12. A medical product comprising tiotropium and at least one additional active pharmaceutical ingredient and optionally including at least one excipient in a single dry powder medical combination dose directly loaded into a container, wherein the medical product comprises a moisture-tight seal foil fixed to a dry, moisture-tight container;

the dry, moisture-tight container and the moisture-tight seal foil together form a dry, moisture-tight barrier seal;

the moisture-tight barrier seal prevents ingress of moisture whereby the original fine particle fraction of the single combination dose is preserved for at least seven days;

the combination dose is adapted for administration by a dry powder inhaler;

the medical product is designed for enabling gradual aerosolization of the powder dose during delivery;

a delivered fine particle dose of the single combination dose is generally independent of variations in ambient humidity conditions, and

the at least one additional active pharmaceutical ingredient is selected from the following groups of substances: inhalable steroids, nicotinamide derivatives, beta-agonists, beta-mimetics, anti-histamines, adenosine A2A receptors, PDE4 inhibitors, dopamine D2 receptor agonists.

13. The medical product according to claim 12, wherein the original fine particle fraction of the single combination dose is preserved for at least fourteen days.
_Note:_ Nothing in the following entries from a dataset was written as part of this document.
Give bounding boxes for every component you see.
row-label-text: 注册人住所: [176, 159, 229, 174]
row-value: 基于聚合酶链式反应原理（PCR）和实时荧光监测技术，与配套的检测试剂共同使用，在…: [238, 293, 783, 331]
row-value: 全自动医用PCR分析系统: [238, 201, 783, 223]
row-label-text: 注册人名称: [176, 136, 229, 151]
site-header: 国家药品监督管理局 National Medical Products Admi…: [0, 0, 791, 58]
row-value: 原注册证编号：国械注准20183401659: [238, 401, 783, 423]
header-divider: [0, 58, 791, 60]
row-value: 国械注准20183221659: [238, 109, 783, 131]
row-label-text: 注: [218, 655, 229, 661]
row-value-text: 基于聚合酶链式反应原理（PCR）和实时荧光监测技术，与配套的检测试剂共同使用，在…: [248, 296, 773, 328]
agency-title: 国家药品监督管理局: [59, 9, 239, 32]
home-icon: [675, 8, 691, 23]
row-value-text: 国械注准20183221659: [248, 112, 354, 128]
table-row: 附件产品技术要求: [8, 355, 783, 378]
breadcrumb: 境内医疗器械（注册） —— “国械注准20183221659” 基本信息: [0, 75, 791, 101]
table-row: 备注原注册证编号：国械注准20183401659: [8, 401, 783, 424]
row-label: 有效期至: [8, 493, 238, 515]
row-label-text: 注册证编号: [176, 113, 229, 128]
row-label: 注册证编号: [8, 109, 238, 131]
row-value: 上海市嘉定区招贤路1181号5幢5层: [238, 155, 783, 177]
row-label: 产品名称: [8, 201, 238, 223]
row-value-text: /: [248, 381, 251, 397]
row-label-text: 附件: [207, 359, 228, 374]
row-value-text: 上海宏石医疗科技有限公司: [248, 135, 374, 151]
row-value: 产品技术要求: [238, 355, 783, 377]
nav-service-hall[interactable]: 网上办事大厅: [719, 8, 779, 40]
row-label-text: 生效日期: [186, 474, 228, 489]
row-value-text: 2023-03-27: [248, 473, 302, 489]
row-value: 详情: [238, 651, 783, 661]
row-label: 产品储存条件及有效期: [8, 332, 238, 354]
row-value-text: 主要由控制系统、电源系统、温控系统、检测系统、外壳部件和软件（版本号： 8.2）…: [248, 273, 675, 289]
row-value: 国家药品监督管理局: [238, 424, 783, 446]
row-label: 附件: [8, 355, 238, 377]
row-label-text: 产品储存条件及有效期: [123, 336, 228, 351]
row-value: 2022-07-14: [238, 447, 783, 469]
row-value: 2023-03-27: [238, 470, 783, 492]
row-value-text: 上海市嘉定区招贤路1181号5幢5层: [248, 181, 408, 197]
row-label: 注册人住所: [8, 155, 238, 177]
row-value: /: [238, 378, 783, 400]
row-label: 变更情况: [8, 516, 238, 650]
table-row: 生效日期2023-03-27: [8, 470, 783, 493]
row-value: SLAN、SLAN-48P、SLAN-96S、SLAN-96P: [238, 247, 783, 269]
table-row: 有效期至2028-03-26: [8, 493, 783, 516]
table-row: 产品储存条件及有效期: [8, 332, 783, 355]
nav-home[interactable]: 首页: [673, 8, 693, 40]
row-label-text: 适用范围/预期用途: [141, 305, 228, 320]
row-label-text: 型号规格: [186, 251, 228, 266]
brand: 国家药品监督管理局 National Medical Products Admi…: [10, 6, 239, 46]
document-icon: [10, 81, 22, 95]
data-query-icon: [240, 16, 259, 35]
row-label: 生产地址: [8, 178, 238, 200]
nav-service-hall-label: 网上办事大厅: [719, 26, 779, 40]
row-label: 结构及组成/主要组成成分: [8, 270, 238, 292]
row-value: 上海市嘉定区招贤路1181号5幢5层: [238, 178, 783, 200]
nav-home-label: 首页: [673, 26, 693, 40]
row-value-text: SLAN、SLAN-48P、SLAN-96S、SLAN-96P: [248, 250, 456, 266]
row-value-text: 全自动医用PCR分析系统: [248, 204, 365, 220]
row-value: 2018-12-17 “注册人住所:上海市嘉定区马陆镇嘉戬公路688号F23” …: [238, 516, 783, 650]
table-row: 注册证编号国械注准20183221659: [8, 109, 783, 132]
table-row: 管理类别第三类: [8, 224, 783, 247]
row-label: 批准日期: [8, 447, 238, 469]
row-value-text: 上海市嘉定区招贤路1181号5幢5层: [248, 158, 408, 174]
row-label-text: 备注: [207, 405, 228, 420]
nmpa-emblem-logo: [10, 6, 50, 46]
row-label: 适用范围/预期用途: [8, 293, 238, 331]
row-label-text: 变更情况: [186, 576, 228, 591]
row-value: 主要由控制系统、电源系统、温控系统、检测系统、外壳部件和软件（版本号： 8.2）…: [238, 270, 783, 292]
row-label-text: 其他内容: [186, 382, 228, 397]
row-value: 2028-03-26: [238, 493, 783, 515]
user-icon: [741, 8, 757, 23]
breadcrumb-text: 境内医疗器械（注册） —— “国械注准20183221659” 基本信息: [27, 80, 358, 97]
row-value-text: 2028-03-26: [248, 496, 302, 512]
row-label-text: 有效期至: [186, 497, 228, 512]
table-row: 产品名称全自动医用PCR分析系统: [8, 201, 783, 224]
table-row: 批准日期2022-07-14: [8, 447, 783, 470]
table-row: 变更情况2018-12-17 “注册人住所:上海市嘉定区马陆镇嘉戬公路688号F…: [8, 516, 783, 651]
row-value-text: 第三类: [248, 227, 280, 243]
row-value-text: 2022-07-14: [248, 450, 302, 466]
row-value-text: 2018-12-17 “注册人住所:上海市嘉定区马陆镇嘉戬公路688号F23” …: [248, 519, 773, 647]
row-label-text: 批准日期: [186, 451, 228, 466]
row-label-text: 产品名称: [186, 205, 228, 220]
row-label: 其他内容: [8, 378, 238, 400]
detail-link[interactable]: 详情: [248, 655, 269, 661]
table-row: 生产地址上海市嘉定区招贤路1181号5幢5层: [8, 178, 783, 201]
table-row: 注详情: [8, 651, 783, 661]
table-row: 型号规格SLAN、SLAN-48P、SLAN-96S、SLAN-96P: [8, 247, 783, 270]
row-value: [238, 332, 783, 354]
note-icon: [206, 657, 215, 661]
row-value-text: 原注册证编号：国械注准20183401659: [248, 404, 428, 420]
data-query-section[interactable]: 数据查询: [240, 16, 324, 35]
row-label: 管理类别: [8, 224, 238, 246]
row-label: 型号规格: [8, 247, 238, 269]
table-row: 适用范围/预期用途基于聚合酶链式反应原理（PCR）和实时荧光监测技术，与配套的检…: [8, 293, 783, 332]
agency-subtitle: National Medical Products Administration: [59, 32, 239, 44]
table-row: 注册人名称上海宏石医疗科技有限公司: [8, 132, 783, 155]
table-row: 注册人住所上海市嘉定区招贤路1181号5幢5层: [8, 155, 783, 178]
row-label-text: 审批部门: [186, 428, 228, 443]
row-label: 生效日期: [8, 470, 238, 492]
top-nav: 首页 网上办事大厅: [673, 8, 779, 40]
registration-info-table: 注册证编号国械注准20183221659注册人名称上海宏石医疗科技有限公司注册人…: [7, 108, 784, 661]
14. The medical product according to claim 12, wherein the container itself does not emit water.

15. The medical product according to claim 12, wherein the delivered fine particle dose of the single combination dose at least 56% of a delivered dose.

16. The medical product according to claim 12, wherein the delivered fine particle dose of the single combination dose constitutes at least 47% of a metered dose.

17. The medical product according to claim 12, wherein the tiotropium substance consists of one or more physiologically acceptable salts of tiotropium.

18. The medical product according to claims 12, wherein an included excipient is lactose.

19. The medical product according to claim 12, wherein the dry, moisture-tight seal foil is constituted of formed or flat aluminum foils, optionally laminated with polymers.

20. The medical product according to claim 12, wherein the dry, moisture-tight container is constituted of a cavity molded from a polymer material.

21. The medical product according to claim 12, wherein the medical product is a separate part adapted for insertion into the dry powder inhaler.

22. The medical product according to claim 12, wherein the medical product is intended for use in the treatment of respiratory disorders.